→ **Exercise brief**: Search the listing below for the string "Normativa", then copy every line it appears in.

*** Input material

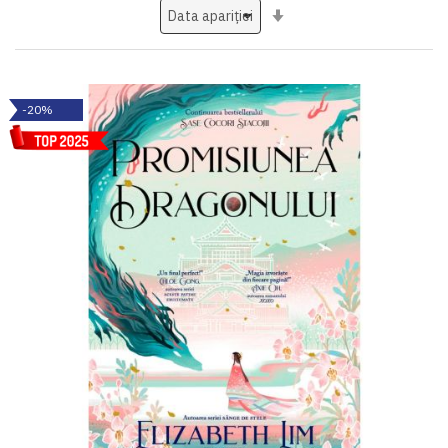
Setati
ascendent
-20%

******
*** Input material

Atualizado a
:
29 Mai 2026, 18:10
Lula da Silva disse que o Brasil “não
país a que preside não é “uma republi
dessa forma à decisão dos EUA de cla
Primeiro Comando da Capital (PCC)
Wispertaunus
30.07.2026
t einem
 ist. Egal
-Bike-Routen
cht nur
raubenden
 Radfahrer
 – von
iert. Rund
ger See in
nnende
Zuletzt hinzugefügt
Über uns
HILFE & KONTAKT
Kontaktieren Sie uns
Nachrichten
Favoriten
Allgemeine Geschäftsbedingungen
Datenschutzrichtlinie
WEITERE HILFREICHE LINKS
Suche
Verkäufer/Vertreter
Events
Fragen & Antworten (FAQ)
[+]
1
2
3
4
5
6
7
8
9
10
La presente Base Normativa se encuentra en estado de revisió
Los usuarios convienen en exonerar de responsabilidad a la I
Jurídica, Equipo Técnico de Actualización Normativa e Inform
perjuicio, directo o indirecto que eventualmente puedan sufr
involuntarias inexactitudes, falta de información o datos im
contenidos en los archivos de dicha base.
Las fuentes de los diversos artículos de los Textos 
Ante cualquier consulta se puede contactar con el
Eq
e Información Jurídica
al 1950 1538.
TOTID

******
*** Input material

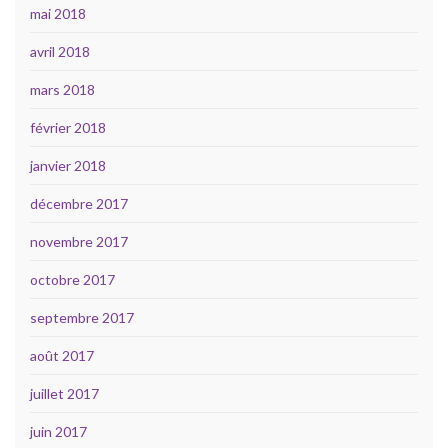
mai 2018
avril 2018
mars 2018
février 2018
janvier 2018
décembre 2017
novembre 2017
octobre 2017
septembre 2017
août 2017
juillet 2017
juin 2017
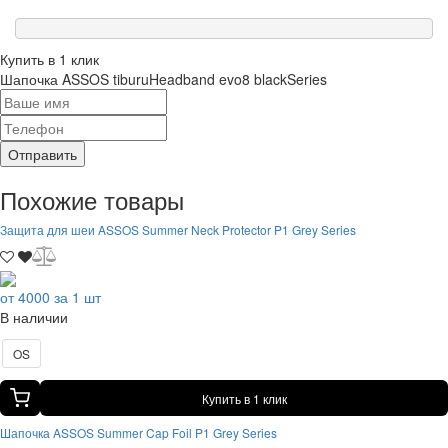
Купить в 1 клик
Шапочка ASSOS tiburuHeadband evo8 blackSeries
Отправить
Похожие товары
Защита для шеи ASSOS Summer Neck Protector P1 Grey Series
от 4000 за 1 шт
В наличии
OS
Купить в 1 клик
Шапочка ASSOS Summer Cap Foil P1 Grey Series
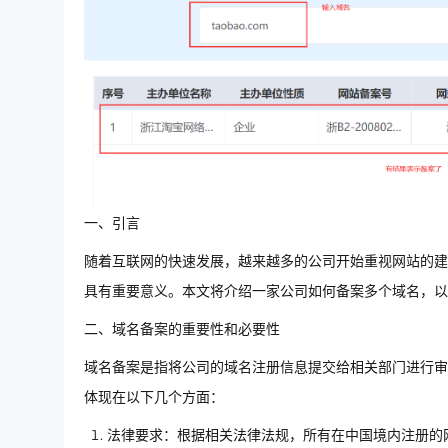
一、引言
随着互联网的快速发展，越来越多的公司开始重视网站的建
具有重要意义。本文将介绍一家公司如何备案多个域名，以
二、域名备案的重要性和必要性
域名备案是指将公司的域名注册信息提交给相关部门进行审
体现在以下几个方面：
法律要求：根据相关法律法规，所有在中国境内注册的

******

→ **Answer below**:
La presente Base Normativa se encuentra en estado de revisió
Jurídica, Equipo Técnico de Actualización Normativa e Inform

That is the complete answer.